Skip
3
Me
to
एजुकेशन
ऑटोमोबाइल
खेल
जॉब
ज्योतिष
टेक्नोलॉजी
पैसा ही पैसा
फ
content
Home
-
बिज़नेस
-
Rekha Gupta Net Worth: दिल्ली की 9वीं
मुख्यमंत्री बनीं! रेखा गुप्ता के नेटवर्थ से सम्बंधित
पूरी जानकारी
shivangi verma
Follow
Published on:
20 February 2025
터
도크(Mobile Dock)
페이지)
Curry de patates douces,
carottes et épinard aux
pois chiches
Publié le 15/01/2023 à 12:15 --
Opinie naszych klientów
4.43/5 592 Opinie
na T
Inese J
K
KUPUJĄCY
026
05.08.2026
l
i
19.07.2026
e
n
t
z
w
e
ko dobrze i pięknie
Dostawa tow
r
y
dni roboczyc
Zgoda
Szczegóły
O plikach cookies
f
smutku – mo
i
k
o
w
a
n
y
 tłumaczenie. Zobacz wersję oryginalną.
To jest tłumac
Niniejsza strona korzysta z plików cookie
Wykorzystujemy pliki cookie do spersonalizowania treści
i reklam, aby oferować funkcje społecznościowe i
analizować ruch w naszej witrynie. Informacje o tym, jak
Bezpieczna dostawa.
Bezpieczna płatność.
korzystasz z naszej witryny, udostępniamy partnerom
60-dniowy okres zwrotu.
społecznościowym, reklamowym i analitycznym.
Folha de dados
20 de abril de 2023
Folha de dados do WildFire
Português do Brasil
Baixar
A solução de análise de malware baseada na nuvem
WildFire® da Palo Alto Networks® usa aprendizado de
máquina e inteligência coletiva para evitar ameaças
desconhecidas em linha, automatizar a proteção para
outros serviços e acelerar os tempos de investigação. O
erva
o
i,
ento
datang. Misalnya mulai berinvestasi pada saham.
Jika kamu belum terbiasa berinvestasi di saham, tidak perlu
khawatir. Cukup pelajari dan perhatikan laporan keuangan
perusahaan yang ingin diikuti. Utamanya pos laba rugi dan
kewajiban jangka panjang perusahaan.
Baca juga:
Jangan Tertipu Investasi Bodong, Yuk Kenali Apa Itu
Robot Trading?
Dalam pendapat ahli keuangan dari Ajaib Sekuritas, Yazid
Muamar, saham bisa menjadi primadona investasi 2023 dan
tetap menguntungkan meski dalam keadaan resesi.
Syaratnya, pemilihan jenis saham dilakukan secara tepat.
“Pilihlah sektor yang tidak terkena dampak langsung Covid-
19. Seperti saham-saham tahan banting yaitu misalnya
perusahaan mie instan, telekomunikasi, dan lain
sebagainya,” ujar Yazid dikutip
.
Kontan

### Instructions to follow
All of the entries above should be written out verbatim.

### Output below
Skip
3
Me
to
एजुकेशन
ऑटोमोबाइल
खेल
जॉब
ज्योतिष
टेक्नोलॉजी
पैसा ही पैसा
फ
content
Home
-
बिज़नेस
-
Rekha Gupta Net Worth: दिल्ली की 9वीं
मुख्यमंत्री बनीं! रेखा गुप्ता के नेटवर्थ से सम्बंधित
पूरी जानकारी
shivangi verma
Follow
Published on:
20 February 2025
터
도크(Mobile Dock)
페이지)
Curry de patates douces,
carottes et épinard aux
pois chiches
Publié le 15/01/2023 à 12:15 --
Opinie naszych klientów
4.43/5 592 Opinie
na T
Inese J
K
KUPUJĄCY
026
05.08.2026
l
i
19.07.2026
e
n
t
z
w
e
ko dobrze i pięknie
Dostawa tow
r
y
dni roboczyc
Zgoda
Szczegóły
O plikach cookies
f
smutku – mo
i
k
o
w
a
n
y
 tłumaczenie. Zobacz wersję oryginalną.
To jest tłumac
Niniejsza strona korzysta z plików cookie
Wykorzystujemy pliki cookie do spersonalizowania treści
i reklam, aby oferować funkcje społecznościowe i
analizować ruch w naszej witrynie. Informacje o tym, jak
Bezpieczna dostawa.
Bezpieczna płatność.
korzystasz z naszej witryny, udostępniamy partnerom
60-dniowy okres zwrotu.
społecznościowym, reklamowym i analitycznym.
Folha de dados
20 de abril de 2023
Folha de dados do WildFire
Português do Brasil
Baixar
A solução de análise de malware baseada na nuvem
WildFire® da Palo Alto Networks® usa aprendizado de
máquina e inteligência coletiva para evitar ameaças
desconhecidas em linha, automatizar a proteção para
outros serviços e acelerar os tempos de investigação. O
erva
o
i,
ento
datang. Misalnya mulai berinvestasi pada saham.
Jika kamu belum terbiasa berinvestasi di saham, tidak perlu
khawatir. Cukup pelajari dan perhatikan laporan keuangan
perusahaan yang ingin diikuti. Utamanya pos laba rugi dan
kewajiban jangka panjang perusahaan.
Baca juga:
Jangan Tertipu Investasi Bodong, Yuk Kenali Apa Itu
Robot Trading?
Dalam pendapat ahli keuangan dari Ajaib Sekuritas, Yazid
Muamar, saham bisa menjadi primadona investasi 2023 dan
tetap menguntungkan meski dalam keadaan resesi.
Syaratnya, pemilihan jenis saham dilakukan secara tepat.
“Pilihlah sektor yang tidak terkena dampak langsung Covid-
19. Seperti saham-saham tahan banting yaitu misalnya
perusahaan mie instan, telekomunikasi, dan lain
sebagainya,” ujar Yazid dikutip
.
Kontan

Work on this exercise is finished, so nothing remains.